Cahokia is an archaeological site containing a pre-Columbian Native American city around 600 – 1400 CE. It is located along the Mississippi River near the modern city of Saint Louis, Missouri. This historic park is located in southern Illinois, between East St. Louis and Collinsville.
The park covers 890 hectares or about 9 km2 and contains about 80 mounds, although the ancient city was much more substantial. In its glory days, Cahokia covered approximately 16 km2 and comprised around 120 human-made clay mounds in a variety of sizes, shapes, and functions.
Cahokia was the largest and most influential urban settlement of the Mississippi culture that developed advanced societies in much of what is now central and southeastern the United States, starting more than 1000 years before European contact.

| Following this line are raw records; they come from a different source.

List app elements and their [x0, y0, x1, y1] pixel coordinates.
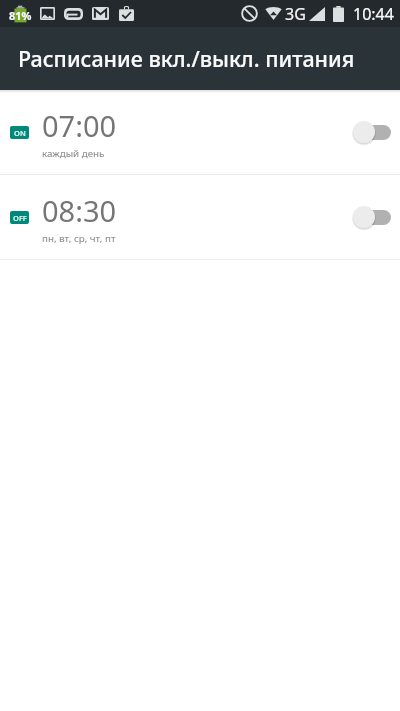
staticText: каждый день — [42, 147, 105, 160]
button[interactable]: OFF — [0, 175, 400, 259]
staticText: 10:44 — [353, 3, 394, 25]
staticText: 08:30 — [42, 191, 117, 230]
button[interactable]: Toggle schedule — [351, 202, 391, 232]
staticText: ON — [14, 128, 26, 138]
button[interactable]: ON — [0, 90, 400, 174]
staticText: 07:00 — [42, 106, 117, 145]
staticText: 81% — [9, 8, 32, 23]
staticText: пн, вт, ср, чт, пт — [42, 232, 116, 245]
staticText: Расписание вкл./выкл. питания — [18, 44, 355, 73]
staticText: OFF — [13, 213, 27, 223]
button[interactable]: Toggle schedule — [351, 117, 391, 147]
staticText: 3G — [285, 3, 306, 25]
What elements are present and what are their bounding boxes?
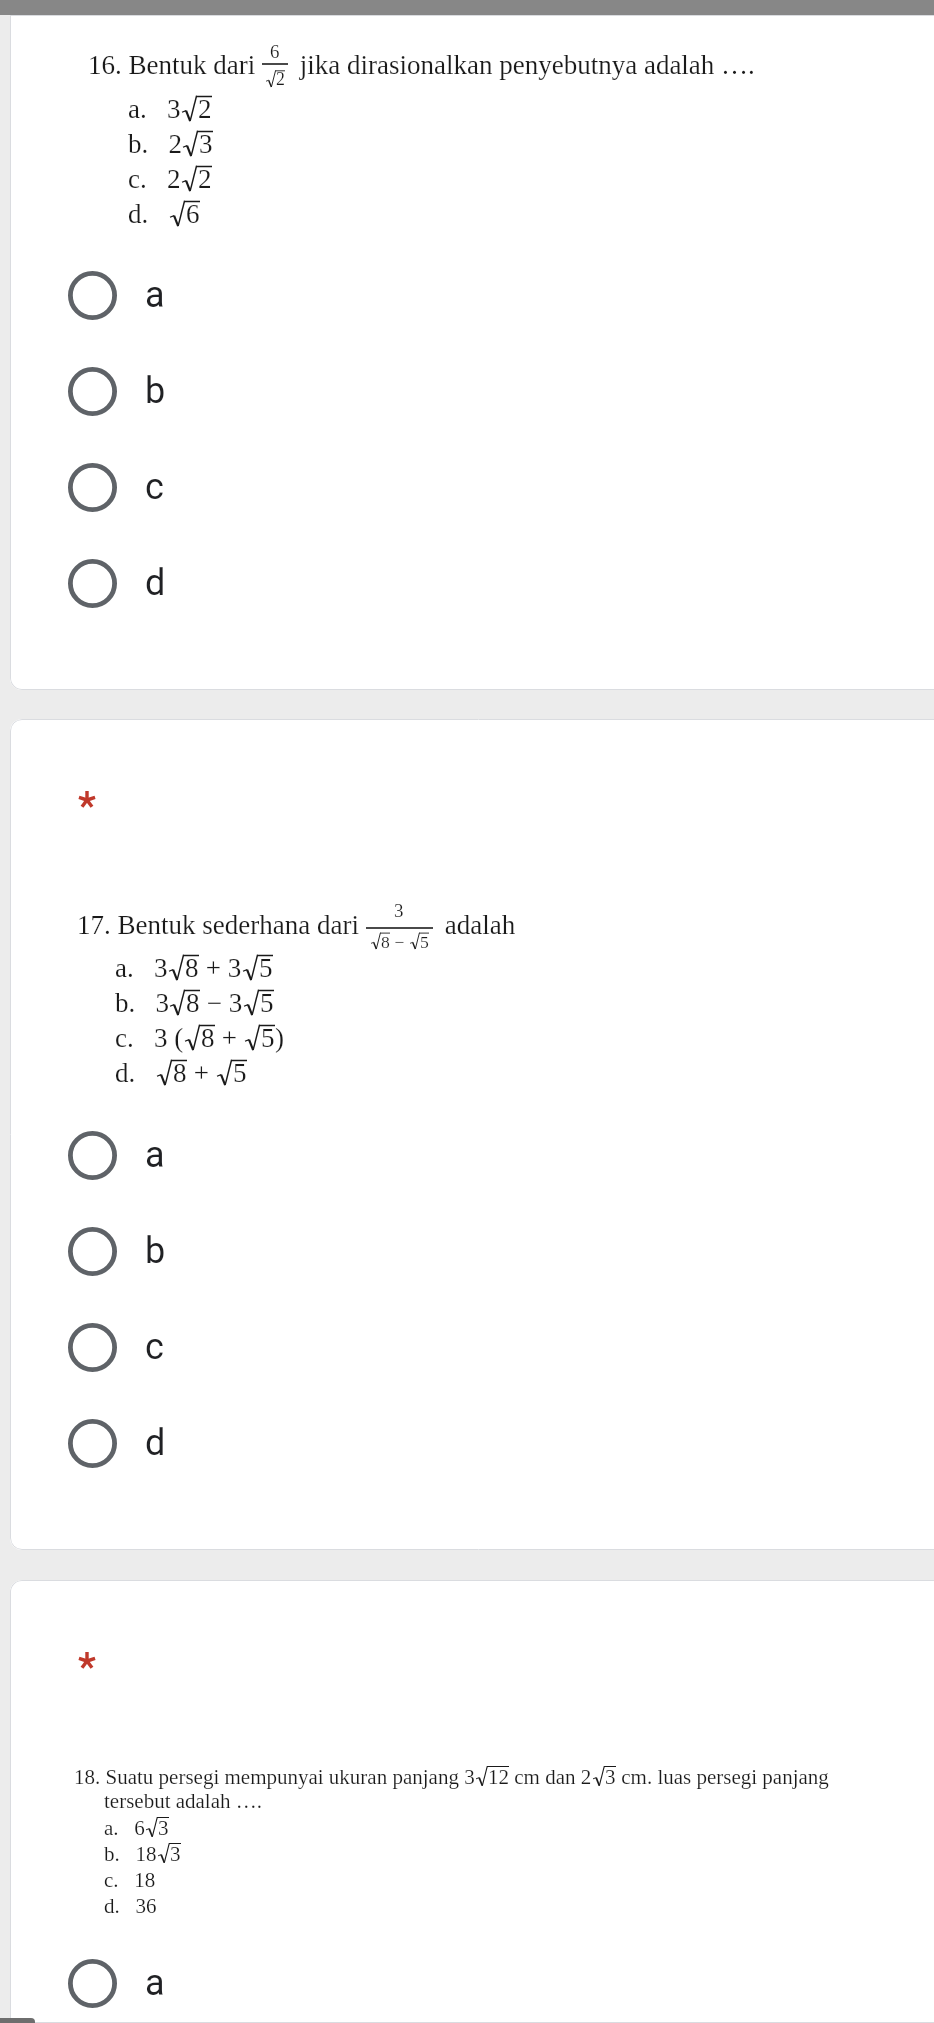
button[interactable]: d [10,535,934,631]
staticText: a. 3 [115,953,168,983]
staticText: 3 [605,1765,616,1788]
staticText: d [145,1422,166,1464]
staticText: 5 [233,1058,247,1088]
staticText: + 3 [199,953,242,983]
staticText: + [187,1058,216,1088]
button[interactable]: d [10,1395,934,1491]
staticText: 8 [185,953,199,983]
staticText: a. 3 [128,94,181,124]
staticText: 8 [173,1058,187,1088]
staticText: a [145,1134,165,1176]
staticText: c [145,466,164,508]
staticText: 5 [420,932,429,951]
staticText: 17. Bentuk sederhana dari [77,910,366,940]
staticText: 6 [186,199,200,229]
staticText: 3 [394,900,404,921]
button[interactable]: a [10,247,934,343]
staticText: b. 2 [128,129,182,159]
staticText: − 3 [200,988,243,1018]
button[interactable]: b [10,1203,934,1299]
staticText: d [145,562,166,604]
button[interactable]: c [10,1299,934,1395]
staticText: 5 [260,988,274,1018]
staticText: cm. luas persegi panjang [616,1765,829,1788]
button[interactable]: b [10,343,934,439]
staticText: − [390,932,409,951]
staticText: 12 [488,1765,509,1788]
staticText: 3 [170,1842,181,1865]
staticText: 3 [199,129,213,159]
staticText: cm dan 2 [509,1765,592,1788]
staticText: adalah [438,910,516,940]
staticText: c. 2 [128,164,181,194]
staticText: 8 [201,1023,215,1053]
other: Required question [78,791,96,809]
button[interactable]: a [10,1943,934,2023]
staticText: 16. Bentuk dari [88,50,262,80]
staticText: 8 [186,988,200,1018]
staticText: 2 [276,69,285,89]
button[interactable]: c [10,439,934,535]
staticText: 5 [261,1023,275,1053]
staticText: jika dirasionalkan penyebutnya adalah …. [293,50,755,80]
staticText: 5 [259,953,273,983]
staticText: b [145,370,166,412]
staticText: b. 3 [115,988,169,1018]
staticText: 2 [198,164,212,194]
staticText: 2 [198,94,212,124]
staticText: d. [128,199,169,229]
staticText: 3 [158,1816,169,1839]
staticText: a [145,1962,165,2004]
staticText: b [145,1230,166,1272]
staticText: b. 18 [104,1842,157,1865]
staticText: c [145,1326,164,1368]
other: Required question [78,1652,96,1670]
staticText: a [145,274,165,316]
staticText: a. 6 [104,1816,145,1839]
staticText: tersebut adalah …. [104,1789,263,1812]
staticText: 8 [381,932,390,951]
staticText: c. 3 ( [115,1023,184,1053]
staticText: d. 36 [104,1894,157,1917]
button[interactable]: a [10,1107,934,1203]
staticText: c. 18 [104,1868,156,1891]
staticText: + [215,1023,244,1053]
staticText: ) [275,1023,284,1053]
staticText: 18. Suatu persegi mempunyai ukuran panja… [74,1765,475,1788]
staticText: d. [115,1058,156,1088]
staticText: 6 [270,41,280,62]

The population of Cahokia, at its peak, in the thirteenth century, had approximative 40,000 people, it would not have been surpassed in number by any city in the United States until the eighteenth century. Today, Cahokia Mounds is considered the largest and most complex archaeological site north of the significant pre-Columbian towns of Mexico.
More About The “Lost Civilization” Of Cahokia
Cahokia Mounds is a national historic landmark and site designated for state protection. It is also one of only 23 UNESCO World Heritage sites in the United States. It is the most significant prehistoric clay construction in America located in northern Mexico. The site is open to the public and is administered by the Illinois Historic Preservation Agency and supported by the Cahokia Mounds Museum Society.
The houses were very developed. Archaeologists have discovered coffee-based beverages and complex games. In the city, there was also a wooden temple, but also a wooden structure similar to the Stonehenge monument.
Near Cahokia’s famous mounds, archaeologists dug up two sediment cores from opposite sides of Horseshoe Lake. The results suggest that the population in this area began to revive in 1500 CE, indicating that any lack of growth was short-lived.
A study using ancient human poop samples showed evidence of droughts and floods that might have contributed to Cahokia’s changing population in the 1300s.